Wieder blickte ich zu den Wolken empor. Sie breiteten sich immer mehr aus, begannen langsam nach dem Mond zu greifen. Es sah so aus, als würden sie ihn bald verdecken. Wenn ich Benedict dann nicht zurückholen konnte, würde er ins Meer stürzen, sobald das Licht ganz verdeckt war, sobald die Stadt verschwand. Brand! Wenn er die Entwicklung mitbekam, konnte er das Juwel benutzen, um die Wolken zu vertreiben. Aber um das zu tun, mußte er Benedict wahrscheinlich freigeben. Ich nahm nicht an, daß er dazu bereit war. Die Wolken schienen sich nur langsam zu bewegen. Vielleicht machte ich mir unnötige Sorgen. Trotzdem suchte ich Brands Trumpf heraus und hielt ihn griffbereit.

»Benedict, Benedict«, sagte Brand lächelnd, »was nützt einem der beste Schwertkämpfer der Welt, wenn er nicht in der Lage ist, seine Klinge zu heben? Ich hab´ dir doch gesagt, daß du ein Dummkopf bist! Hast du wirklich angenommen, ich würde freiwillig zur Schlachtbank schreiten? Du hättest auf die Angst vertrauen sollen, die du sicher gespürt hast. Du hättest wissen müssen, daß ich nicht hilflos hierherkommen würde. Ich sprach im Ernst, als ich sagte, daß ich siegen würde. Als Gegner warst du allerdings eine gute Wahl, denn du bist der beste. Ich wünschte ehrlich, du hättest mein Angebot angenommen. Aber so wichtig ist das nun nicht mehr. Nichts kann mich noch aufhalten. Keiner der anderen hat eine Chance, und sobald du aus dem Weg bist, wird es für mich noch leichter sein.«

Er griff unter den Mantel und zog einen Dolch.

»Hol mich zu dir, Benedict!« rief ich, doch es hatte keinen Sinn. Es kam keine Antwort, keine Kraft rührte sich, um mich an den Ort des Geschehens zu versetzen.

Ich ergriff Brands Trumpf. Dabei erinnerte ich mich meines Trumpfkampfes mit Eric. Wenn ich durch den Trumpf gegen Brand vorgehen konnte, störte ich damit vielleicht seine Konzentration soweit, daß Benedict freikam. Ich richtete all meine Sinne auf die Karte, rüstete mich für eine umfassende geistige Attacke.

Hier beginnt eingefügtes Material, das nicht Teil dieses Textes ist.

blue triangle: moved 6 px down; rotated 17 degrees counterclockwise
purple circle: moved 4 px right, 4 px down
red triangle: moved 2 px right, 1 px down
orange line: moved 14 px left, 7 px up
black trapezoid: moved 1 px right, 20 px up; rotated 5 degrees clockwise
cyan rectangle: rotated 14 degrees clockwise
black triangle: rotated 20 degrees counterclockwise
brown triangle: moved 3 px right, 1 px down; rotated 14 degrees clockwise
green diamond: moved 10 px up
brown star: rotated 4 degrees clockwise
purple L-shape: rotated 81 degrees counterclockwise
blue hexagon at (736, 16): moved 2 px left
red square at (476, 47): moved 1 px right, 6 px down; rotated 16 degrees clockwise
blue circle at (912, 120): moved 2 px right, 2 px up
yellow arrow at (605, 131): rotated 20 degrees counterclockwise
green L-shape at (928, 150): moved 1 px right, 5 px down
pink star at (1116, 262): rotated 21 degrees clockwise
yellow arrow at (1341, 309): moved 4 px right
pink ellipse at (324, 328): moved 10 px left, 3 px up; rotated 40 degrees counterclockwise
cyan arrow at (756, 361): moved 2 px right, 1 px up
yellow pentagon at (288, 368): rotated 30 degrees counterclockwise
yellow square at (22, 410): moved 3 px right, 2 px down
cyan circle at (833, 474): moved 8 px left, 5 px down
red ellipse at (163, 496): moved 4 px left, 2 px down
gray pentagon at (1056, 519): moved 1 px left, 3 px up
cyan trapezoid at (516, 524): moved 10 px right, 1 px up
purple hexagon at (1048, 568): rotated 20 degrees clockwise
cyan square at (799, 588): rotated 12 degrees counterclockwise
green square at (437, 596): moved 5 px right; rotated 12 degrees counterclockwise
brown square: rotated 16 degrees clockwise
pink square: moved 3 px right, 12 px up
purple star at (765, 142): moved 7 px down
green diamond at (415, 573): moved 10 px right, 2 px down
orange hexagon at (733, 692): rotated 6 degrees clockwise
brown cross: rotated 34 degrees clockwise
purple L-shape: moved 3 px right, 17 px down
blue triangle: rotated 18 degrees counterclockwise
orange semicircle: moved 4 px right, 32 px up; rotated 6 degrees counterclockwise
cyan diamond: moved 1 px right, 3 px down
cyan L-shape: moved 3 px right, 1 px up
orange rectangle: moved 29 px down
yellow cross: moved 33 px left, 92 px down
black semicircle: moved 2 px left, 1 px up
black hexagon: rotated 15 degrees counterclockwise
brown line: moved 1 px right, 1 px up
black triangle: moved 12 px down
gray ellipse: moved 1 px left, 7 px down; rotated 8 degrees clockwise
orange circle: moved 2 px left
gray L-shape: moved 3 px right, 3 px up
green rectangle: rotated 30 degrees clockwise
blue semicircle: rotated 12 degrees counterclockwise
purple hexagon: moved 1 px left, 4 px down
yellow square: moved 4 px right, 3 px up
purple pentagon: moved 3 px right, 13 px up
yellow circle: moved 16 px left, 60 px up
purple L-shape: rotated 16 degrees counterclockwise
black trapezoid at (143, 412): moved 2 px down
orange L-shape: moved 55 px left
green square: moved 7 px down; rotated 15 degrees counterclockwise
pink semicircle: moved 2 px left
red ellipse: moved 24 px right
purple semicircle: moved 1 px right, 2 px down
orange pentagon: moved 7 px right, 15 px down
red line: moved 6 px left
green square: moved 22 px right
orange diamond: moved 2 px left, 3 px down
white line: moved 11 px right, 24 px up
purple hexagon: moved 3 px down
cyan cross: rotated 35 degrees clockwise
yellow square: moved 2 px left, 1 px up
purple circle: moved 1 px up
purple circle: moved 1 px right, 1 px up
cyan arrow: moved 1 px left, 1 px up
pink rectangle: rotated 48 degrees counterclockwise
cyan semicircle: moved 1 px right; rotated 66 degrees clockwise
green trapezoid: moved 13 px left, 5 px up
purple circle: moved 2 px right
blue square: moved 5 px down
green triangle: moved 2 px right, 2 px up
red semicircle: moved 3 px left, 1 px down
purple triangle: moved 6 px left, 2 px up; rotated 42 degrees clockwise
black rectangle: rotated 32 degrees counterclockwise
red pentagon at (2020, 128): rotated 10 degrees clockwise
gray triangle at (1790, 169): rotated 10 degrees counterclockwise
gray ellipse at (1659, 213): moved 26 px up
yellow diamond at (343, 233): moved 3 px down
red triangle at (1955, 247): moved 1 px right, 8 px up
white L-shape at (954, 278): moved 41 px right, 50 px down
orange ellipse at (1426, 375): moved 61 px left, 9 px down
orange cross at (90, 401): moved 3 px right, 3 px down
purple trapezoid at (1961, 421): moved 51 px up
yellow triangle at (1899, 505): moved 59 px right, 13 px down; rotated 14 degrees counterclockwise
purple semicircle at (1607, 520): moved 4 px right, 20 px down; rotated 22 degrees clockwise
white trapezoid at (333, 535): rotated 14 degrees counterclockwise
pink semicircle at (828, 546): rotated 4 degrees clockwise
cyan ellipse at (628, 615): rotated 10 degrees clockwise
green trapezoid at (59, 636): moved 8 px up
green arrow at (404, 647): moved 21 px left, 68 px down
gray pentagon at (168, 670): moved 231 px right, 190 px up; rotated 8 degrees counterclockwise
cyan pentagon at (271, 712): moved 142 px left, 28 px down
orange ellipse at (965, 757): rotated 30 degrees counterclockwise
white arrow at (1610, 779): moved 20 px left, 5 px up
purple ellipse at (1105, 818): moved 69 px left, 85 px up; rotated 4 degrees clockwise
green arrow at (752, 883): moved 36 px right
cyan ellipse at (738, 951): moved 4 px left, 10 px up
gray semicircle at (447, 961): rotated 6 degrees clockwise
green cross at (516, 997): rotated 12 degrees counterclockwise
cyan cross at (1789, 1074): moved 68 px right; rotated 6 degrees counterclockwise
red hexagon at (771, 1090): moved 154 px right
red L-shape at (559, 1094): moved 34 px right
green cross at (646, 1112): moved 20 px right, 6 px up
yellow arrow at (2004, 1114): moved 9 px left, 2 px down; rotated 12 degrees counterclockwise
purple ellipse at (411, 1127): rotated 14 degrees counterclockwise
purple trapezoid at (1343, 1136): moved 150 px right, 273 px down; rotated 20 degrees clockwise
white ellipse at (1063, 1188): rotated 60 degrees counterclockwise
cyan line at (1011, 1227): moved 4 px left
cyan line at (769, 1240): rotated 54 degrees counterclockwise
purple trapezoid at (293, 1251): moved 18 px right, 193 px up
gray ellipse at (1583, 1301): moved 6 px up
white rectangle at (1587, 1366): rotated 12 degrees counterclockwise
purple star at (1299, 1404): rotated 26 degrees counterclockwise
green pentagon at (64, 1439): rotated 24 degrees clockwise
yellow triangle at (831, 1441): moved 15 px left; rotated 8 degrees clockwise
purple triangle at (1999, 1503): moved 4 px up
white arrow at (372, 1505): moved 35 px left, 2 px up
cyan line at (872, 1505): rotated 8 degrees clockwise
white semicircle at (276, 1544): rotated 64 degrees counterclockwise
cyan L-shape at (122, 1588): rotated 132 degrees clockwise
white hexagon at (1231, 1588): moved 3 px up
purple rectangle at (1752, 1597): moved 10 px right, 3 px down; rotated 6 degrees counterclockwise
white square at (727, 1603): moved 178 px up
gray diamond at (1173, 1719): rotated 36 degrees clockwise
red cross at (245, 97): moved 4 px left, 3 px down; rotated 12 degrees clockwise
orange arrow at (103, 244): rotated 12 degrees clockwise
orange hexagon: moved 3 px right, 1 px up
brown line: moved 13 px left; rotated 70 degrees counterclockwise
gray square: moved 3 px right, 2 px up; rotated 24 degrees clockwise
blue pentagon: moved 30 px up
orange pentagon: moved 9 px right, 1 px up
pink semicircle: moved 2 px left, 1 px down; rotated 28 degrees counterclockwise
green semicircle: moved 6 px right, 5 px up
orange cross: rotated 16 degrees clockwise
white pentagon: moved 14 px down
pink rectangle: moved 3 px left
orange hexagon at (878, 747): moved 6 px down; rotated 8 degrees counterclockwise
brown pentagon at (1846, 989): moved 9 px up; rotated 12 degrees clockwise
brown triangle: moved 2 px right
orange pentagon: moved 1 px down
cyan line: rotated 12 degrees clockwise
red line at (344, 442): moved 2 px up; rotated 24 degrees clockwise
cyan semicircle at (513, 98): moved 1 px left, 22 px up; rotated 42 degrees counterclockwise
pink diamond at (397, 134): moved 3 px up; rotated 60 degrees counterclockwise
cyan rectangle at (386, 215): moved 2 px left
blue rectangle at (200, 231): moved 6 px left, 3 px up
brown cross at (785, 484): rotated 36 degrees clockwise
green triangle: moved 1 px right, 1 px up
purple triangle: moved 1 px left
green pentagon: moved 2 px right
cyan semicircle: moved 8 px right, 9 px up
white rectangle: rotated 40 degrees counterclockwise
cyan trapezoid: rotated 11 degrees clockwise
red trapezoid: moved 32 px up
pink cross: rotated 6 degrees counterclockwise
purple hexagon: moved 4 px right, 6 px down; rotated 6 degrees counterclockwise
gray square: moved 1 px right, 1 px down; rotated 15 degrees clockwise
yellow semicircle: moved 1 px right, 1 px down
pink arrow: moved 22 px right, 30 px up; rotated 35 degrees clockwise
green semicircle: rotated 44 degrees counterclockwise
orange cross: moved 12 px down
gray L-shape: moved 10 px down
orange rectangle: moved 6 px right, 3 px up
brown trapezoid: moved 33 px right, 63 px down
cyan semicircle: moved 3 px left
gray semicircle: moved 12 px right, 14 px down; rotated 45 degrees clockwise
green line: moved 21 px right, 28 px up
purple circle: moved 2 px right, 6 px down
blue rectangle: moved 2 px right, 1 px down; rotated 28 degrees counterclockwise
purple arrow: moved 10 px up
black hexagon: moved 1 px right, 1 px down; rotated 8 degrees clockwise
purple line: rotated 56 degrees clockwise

Aber nichts geschah. Der Weg war blockiert – Kälte und Dunkelheit schlugen mir entgegen.

Wahrscheinlich war seine Konzentration auf das Ziel, seine geistige Verwicklung mit dem Juwel so komplett, daß ich gar nicht an ihn herankam.

Plötzlich wurde die Treppe heller. Hastig blickte ich auf den Mond. Ein Streifen Kumuluswolken verdeckte einen Teil der Mondscheibe. Verdammt!

Ich wandte mich wieder Benedicts Trumpf zu. Es passierte langsam, doch ich gewann den Kontakt zurück, was doch darauf hindeutete, daß irgendwo tief im Innern Benedict bei vollem Bewußtsein war. Brand war noch einen Schritt nähergekommen und verspottete seinen Gegner weiter. Das Juwel an der dicken Kette schimmerte im Licht seiner Aktivität. Die beiden waren noch etwa drei Schritte voneinander entfernt. Brand spielte an seinem Dolch herum.